RAG-space is a Retrieval-Augmented Generation (RAG) model that combines document retrieval and language generation to provide informative responses based on a custom knowledge base.
This project implements a RAG model using Python, FastAPI, LangChain, Llama 2 (via Ollama), FAISS, and SentenceTransformers. It retrieves relevant information from a local knowledge base and generates responses using the Llama 2 language model.

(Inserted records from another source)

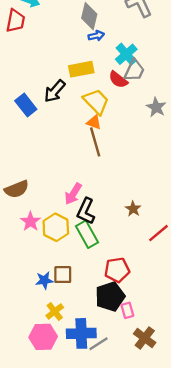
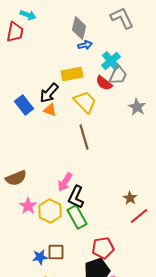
orange triangle: (94, 122) -> (50, 110), moved
brown star: (133, 209) -> (130, 198), moved

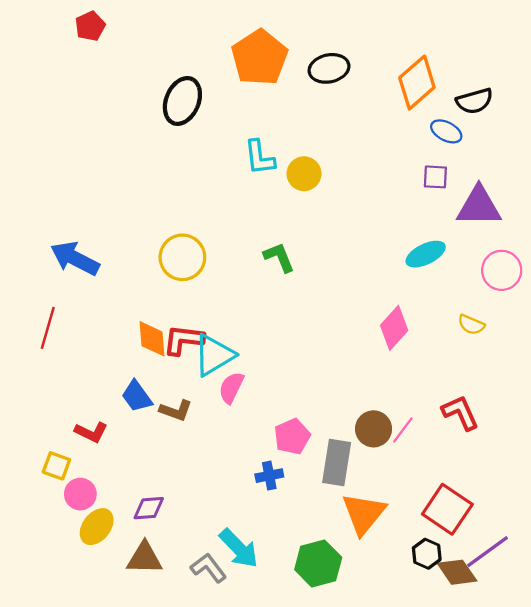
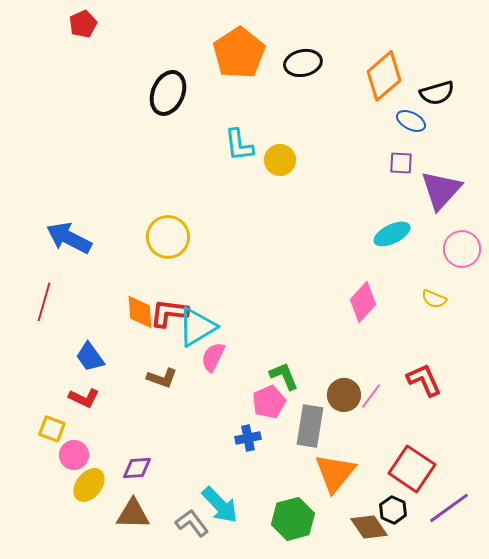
purple triangle: (479, 206) -> (441, 190), turned -48
green L-shape: (279, 257) -> (284, 376), moved
blue trapezoid: (137, 396) -> (90, 357), moved
brown diamond: (457, 572) -> (369, 527), moved

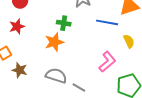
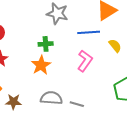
pink L-shape: (107, 62) -> (85, 61), moved

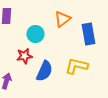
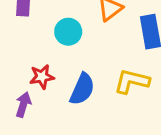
red star: (24, 56) -> (42, 77), moved

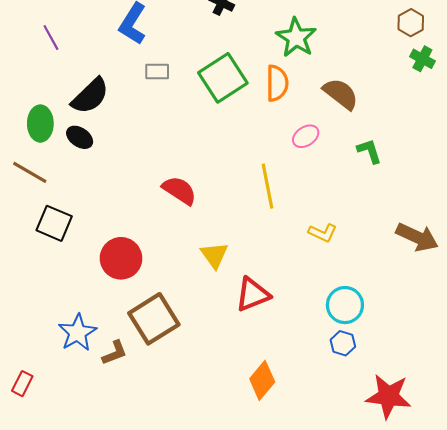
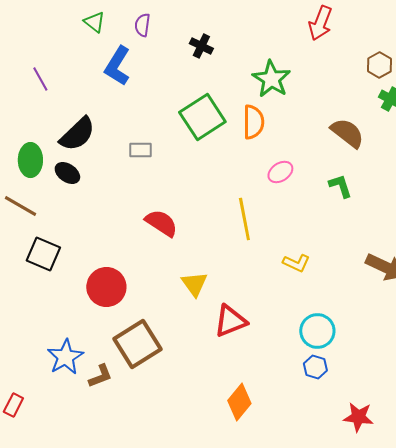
gray rectangle: (157, 72) -> (140, 150), moved
brown semicircle: (341, 94) -> (347, 133), moved
red star: (388, 396) -> (358, 417), size x0.7

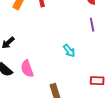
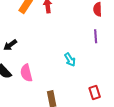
red rectangle: (97, 81) -> (95, 92), turned 64

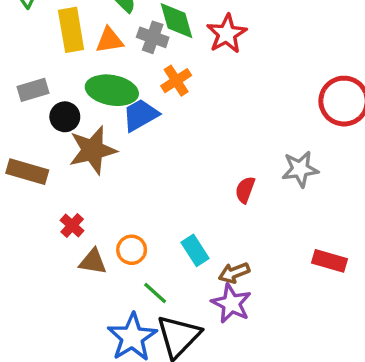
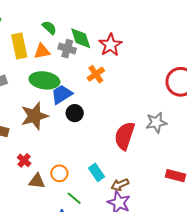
orange cross: (176, 81) -> (96, 74), moved
black circle: (65, 117) -> (75, 113), moved
red semicircle: (245, 190) -> (125, 136), size x1.8

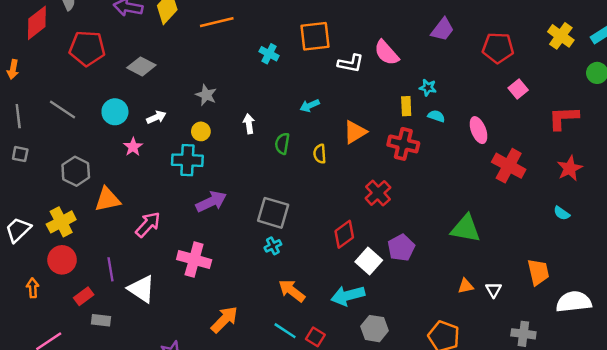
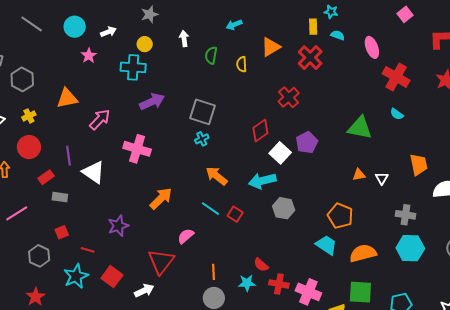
gray star: (206, 95) -> (150, 14), turned 30
red cross: (403, 144) -> (310, 58), turned 30
gray hexagon: (76, 171) -> (22, 79), moved
cyan semicircle: (562, 213) -> (397, 114), moved
yellow cross: (61, 222) -> (29, 116), size x0.6

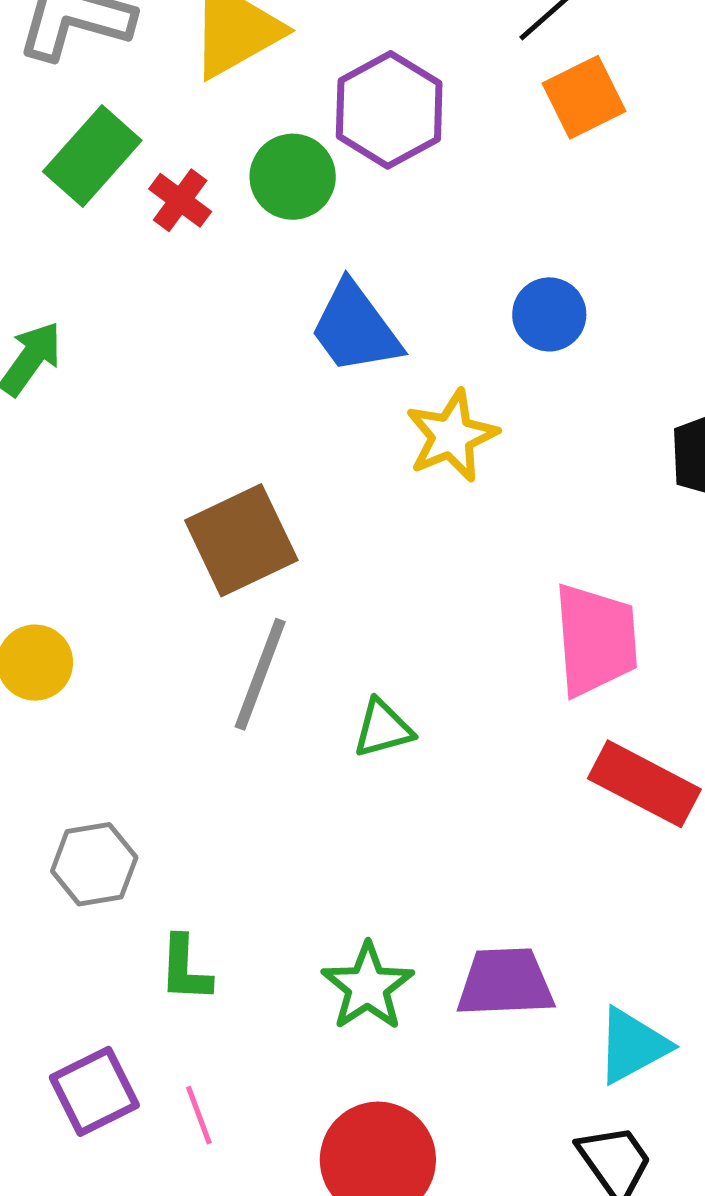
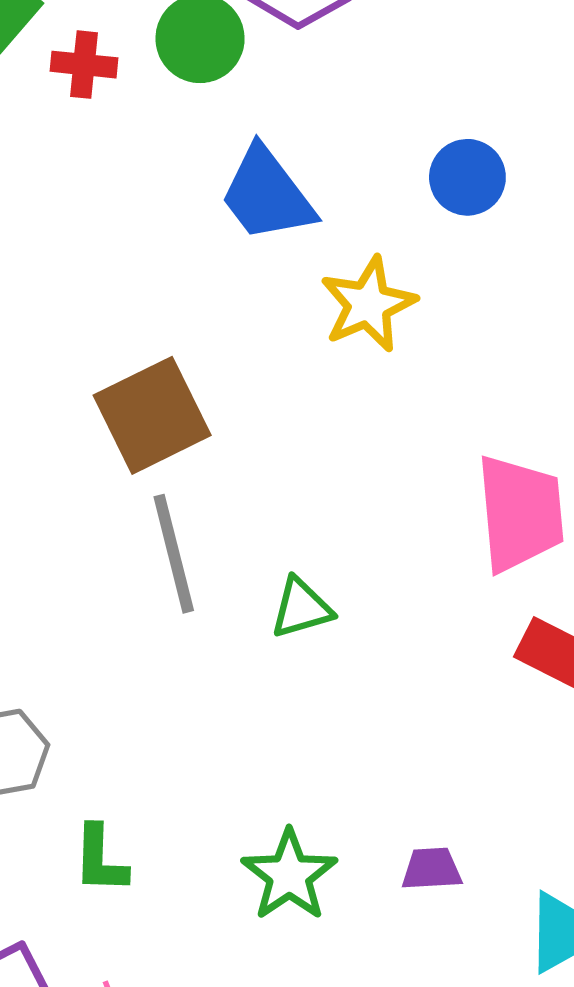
red cross: (180, 200) -> (84, 65), turned -30
gray line: (260, 674) -> (174, 554), turned -34
purple trapezoid: (505, 982) -> (432, 869), size x0.6

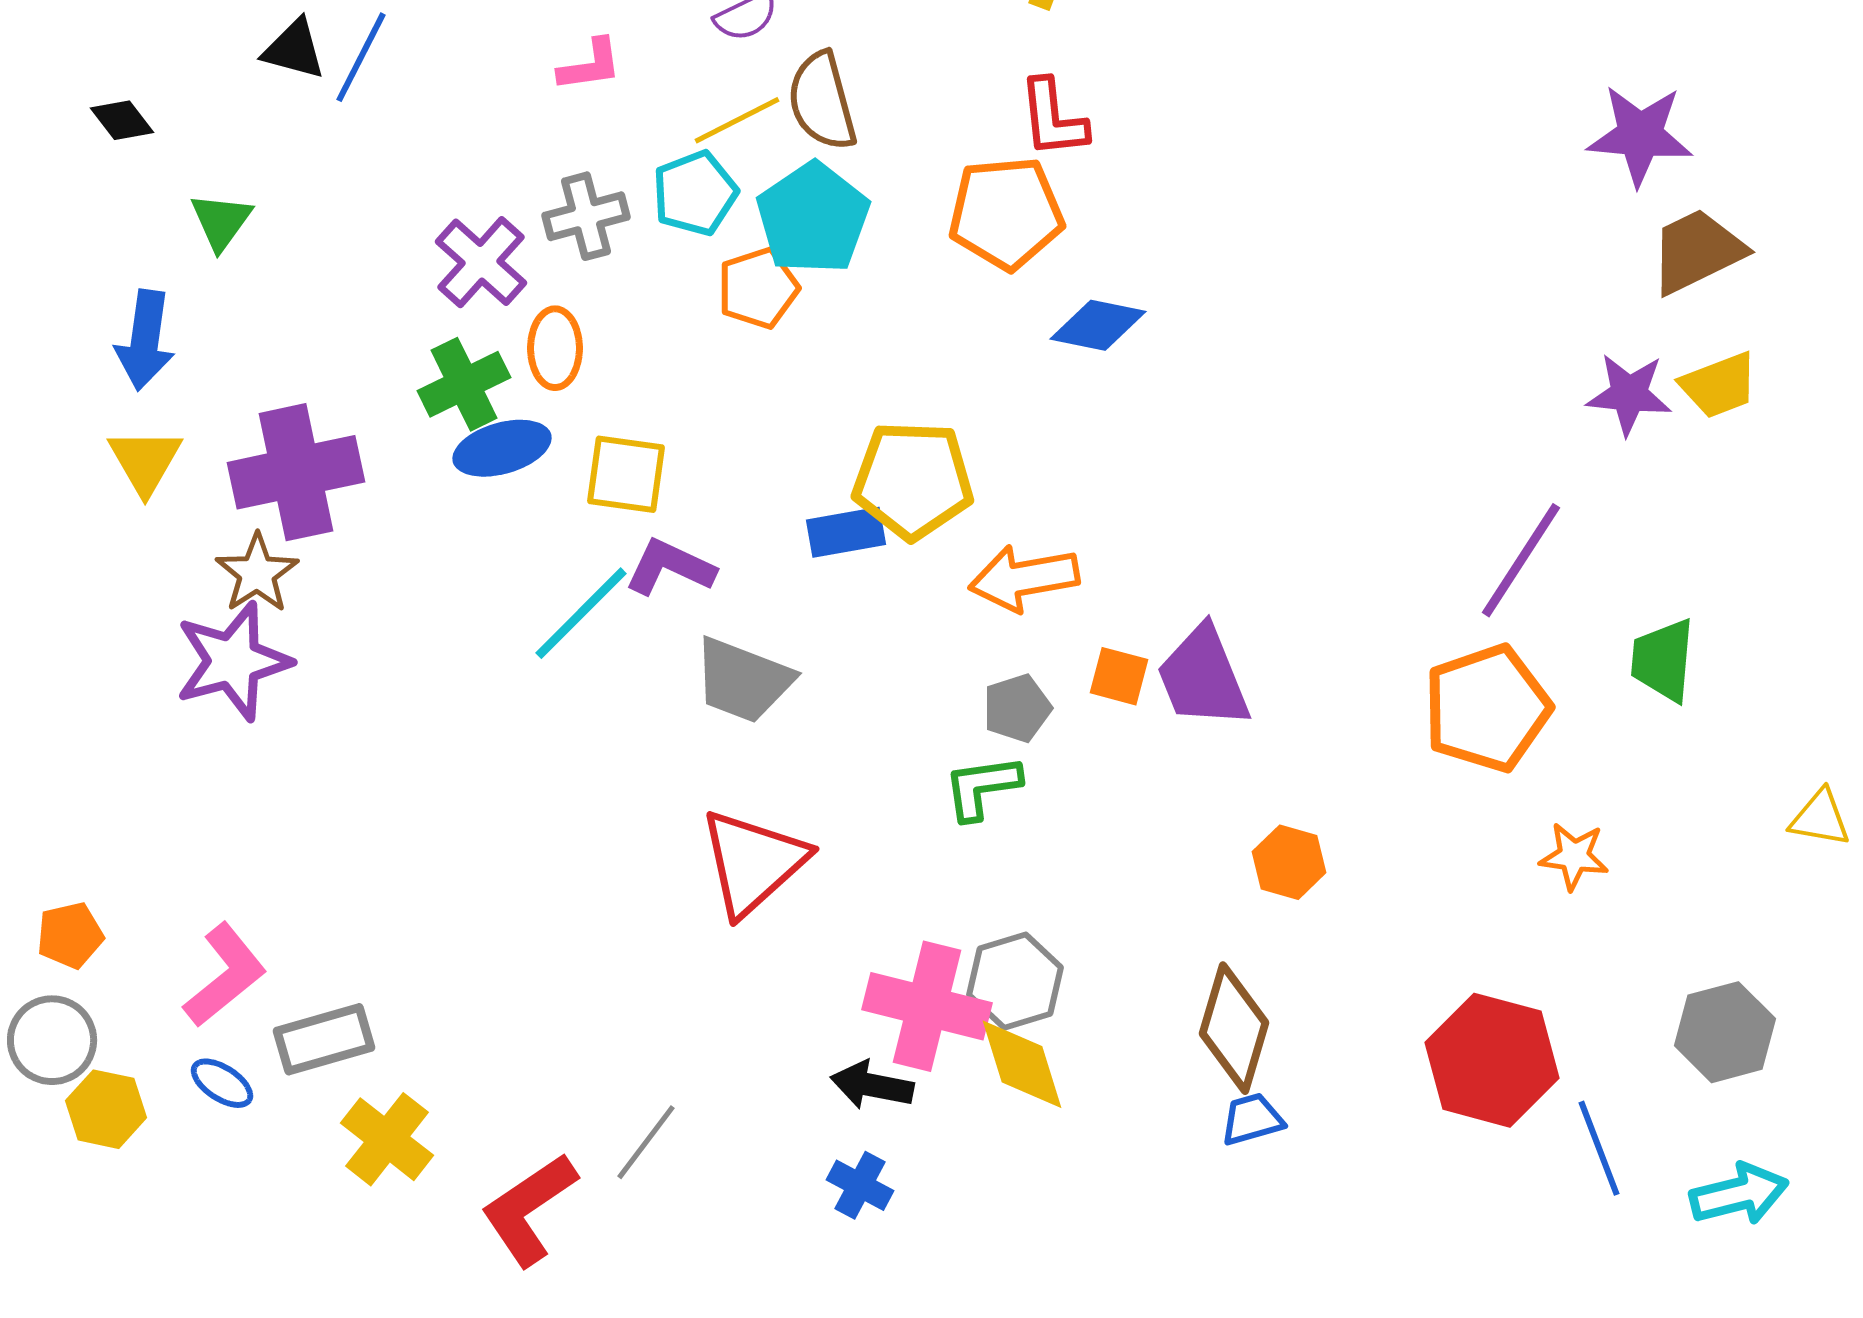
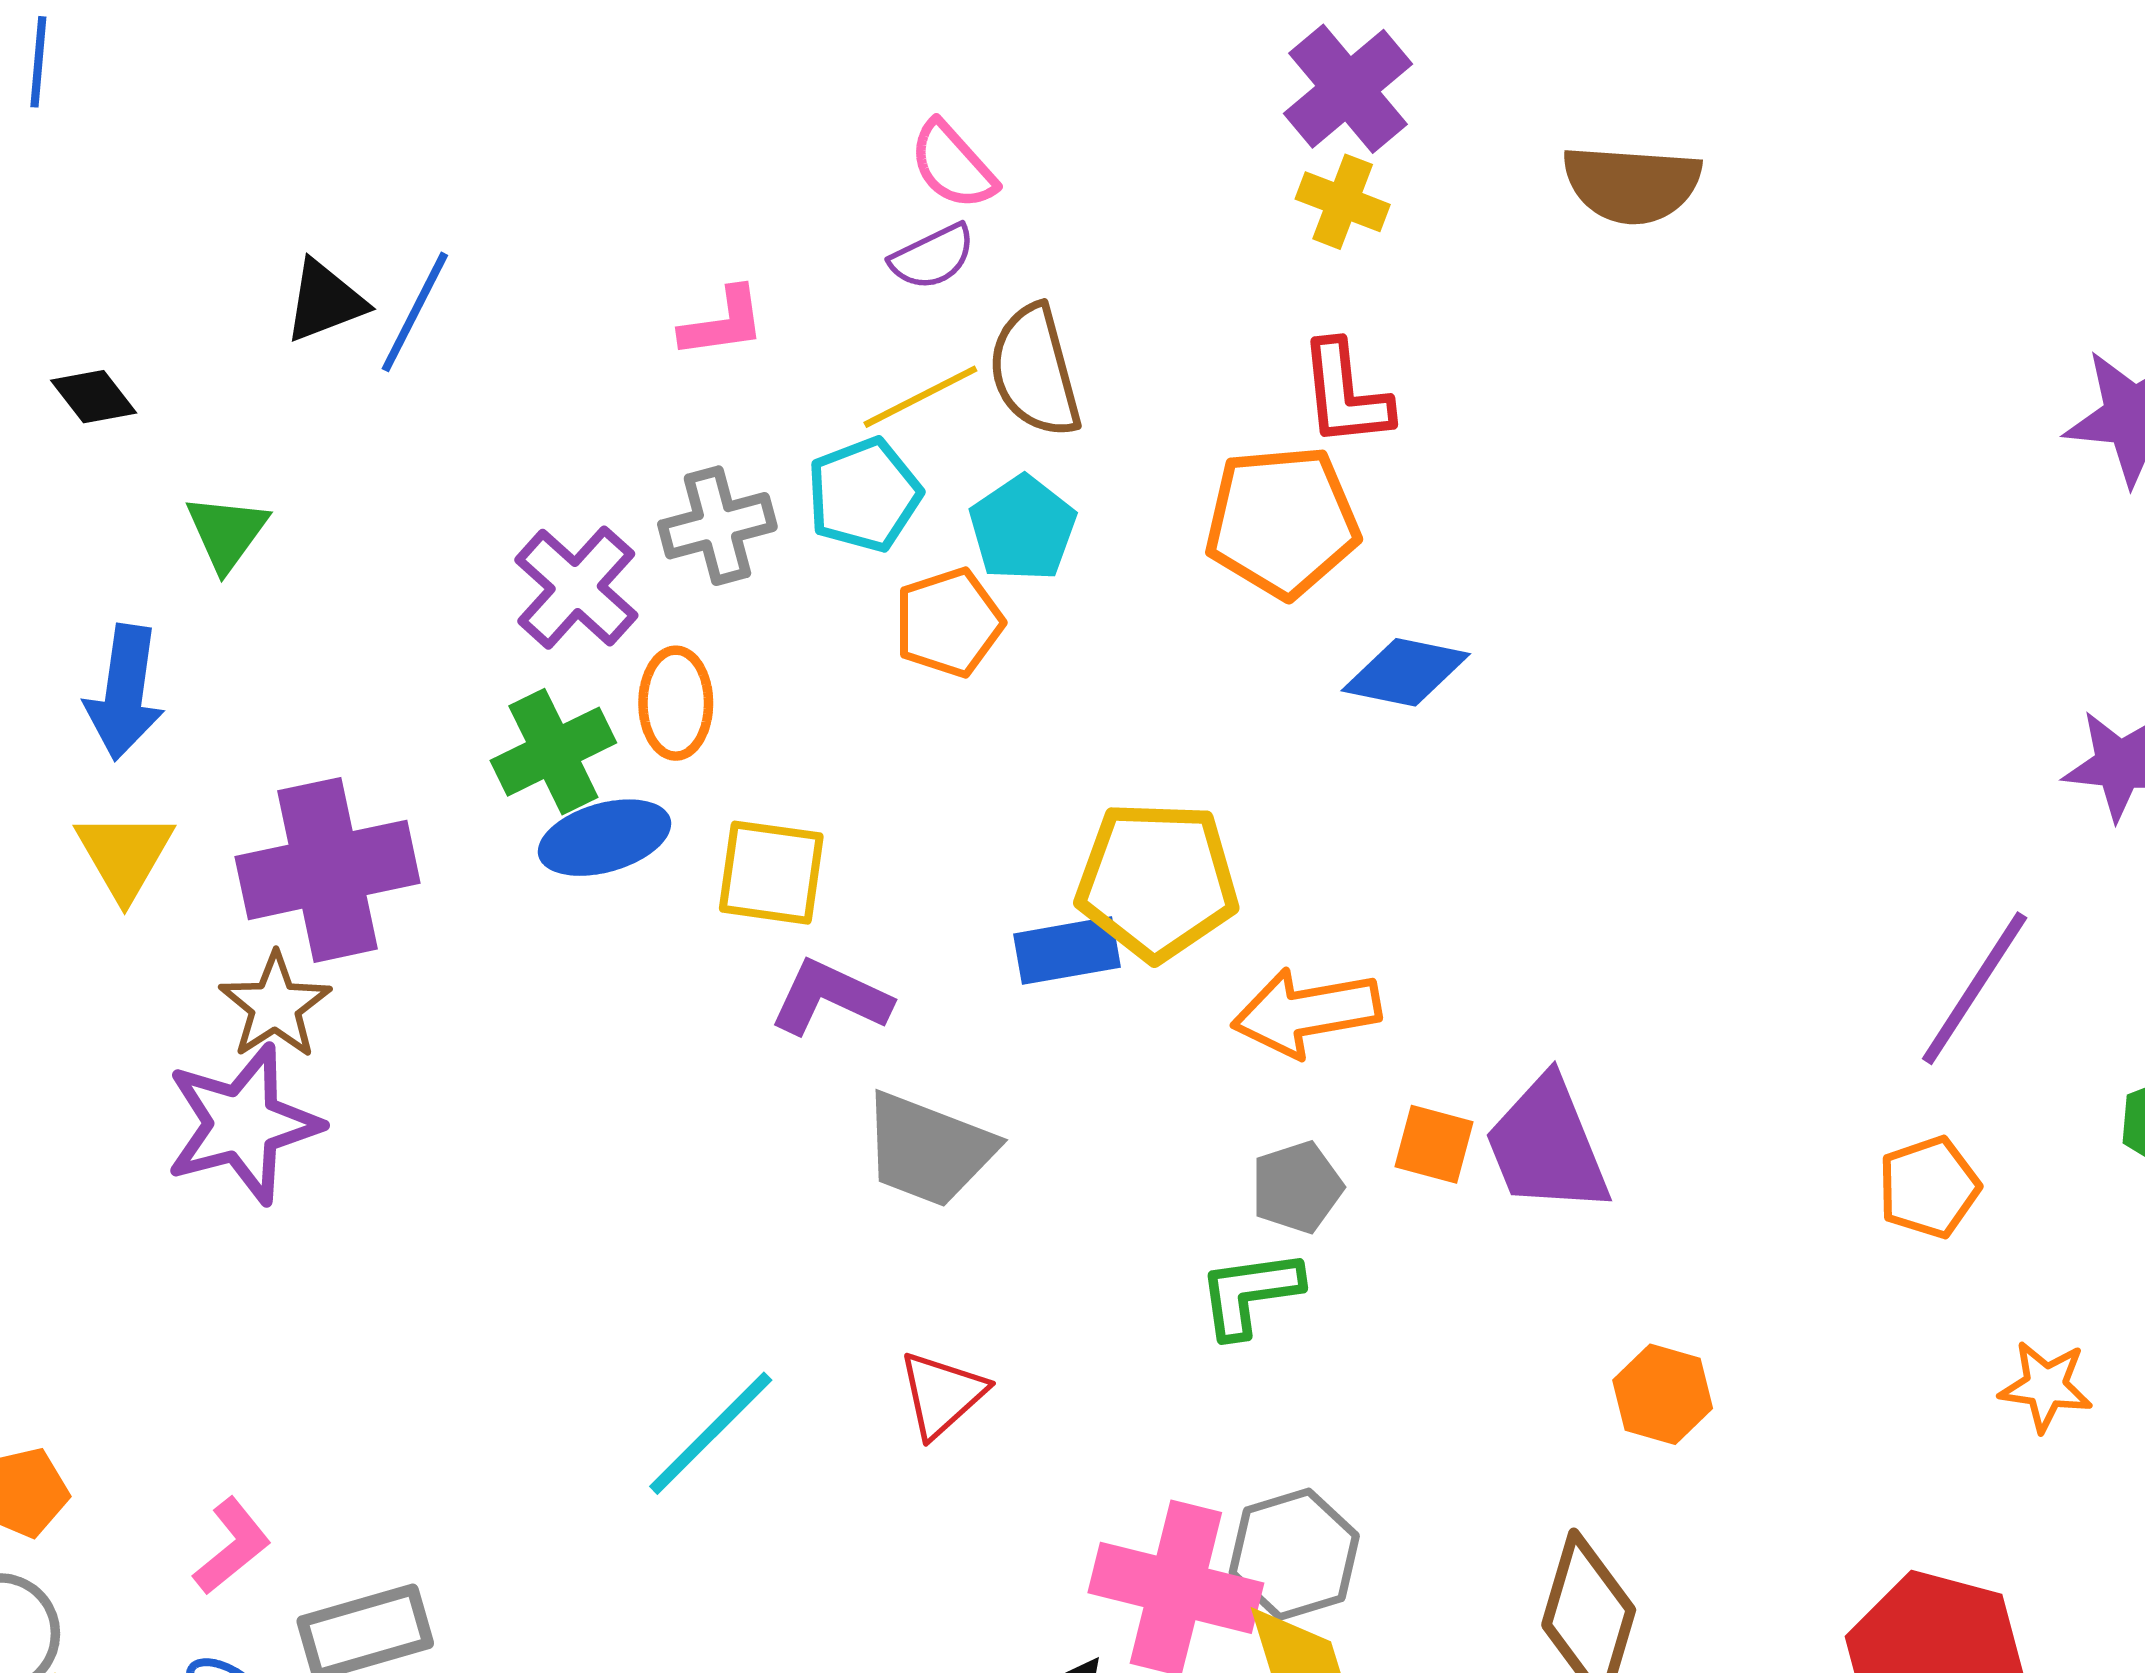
black triangle: (294, 49) -> (325, 301), turned -36
cyan pentagon: (813, 218) -> (1023, 528), size x0.7
cyan line: (581, 613) -> (711, 1433), moved
orange pentagon: (1487, 708) -> (1929, 1187), size x0.6
red triangle: (753, 862) -> (942, 1394), size x0.6
pink L-shape: (225, 975) -> (232, 1546), size x0.7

For more detailed technical information about the project, please refer to the info.txt file.
-
Clone this repository:
git clone https://github.com/yourusername/RAG-space.git cd RAG-space -
Install the required Python packages:
pip install -r requirements.txt -
Install Ollama: Follow the instructions at Ollama's official website to install Ollama for your operating system.
-
Pull the Llama 2 model using Ollama:
ollama pull llama2
-
Start the Ollama service (if not already running):
ollama serve -
Run the FastAPI server:
python app.py
The server will start on http://localhost:8000.
To get a response from the RAG model, send a POST request to the /generate endpoint:
curl -X POST "http://localhost:8000/generate" -H "Content-Type: application/json" -d '{"text": "What color is Mars?"}'
This will return a JSON response containing the generated answer and the retrieved documents used for context.